=== Task brief ===
Give the records again exactly. Pictures do not belong in the copy.

=== Exercise inputs ===
Start of Block

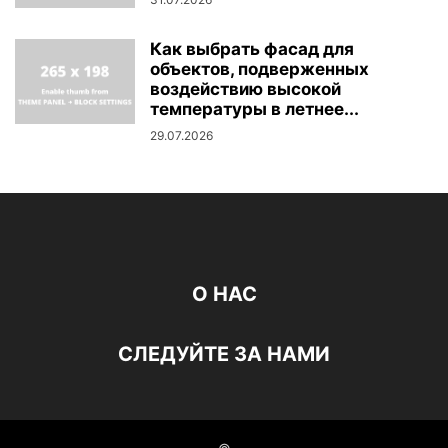
Как выбрать фасад для
объектов, подверженных
воздействию высокой
температуры в летнее...
29.07.2026
О НАС
СЛЕДУЙТЕ ЗА НАМИ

End of Block

=== Final answer ===
Как выбрать фасад для
объектов, подверженных
воздействию высокой
температуры в летнее...
29.07.2026
О НАС
СЛЕДУЙТЕ ЗА НАМИ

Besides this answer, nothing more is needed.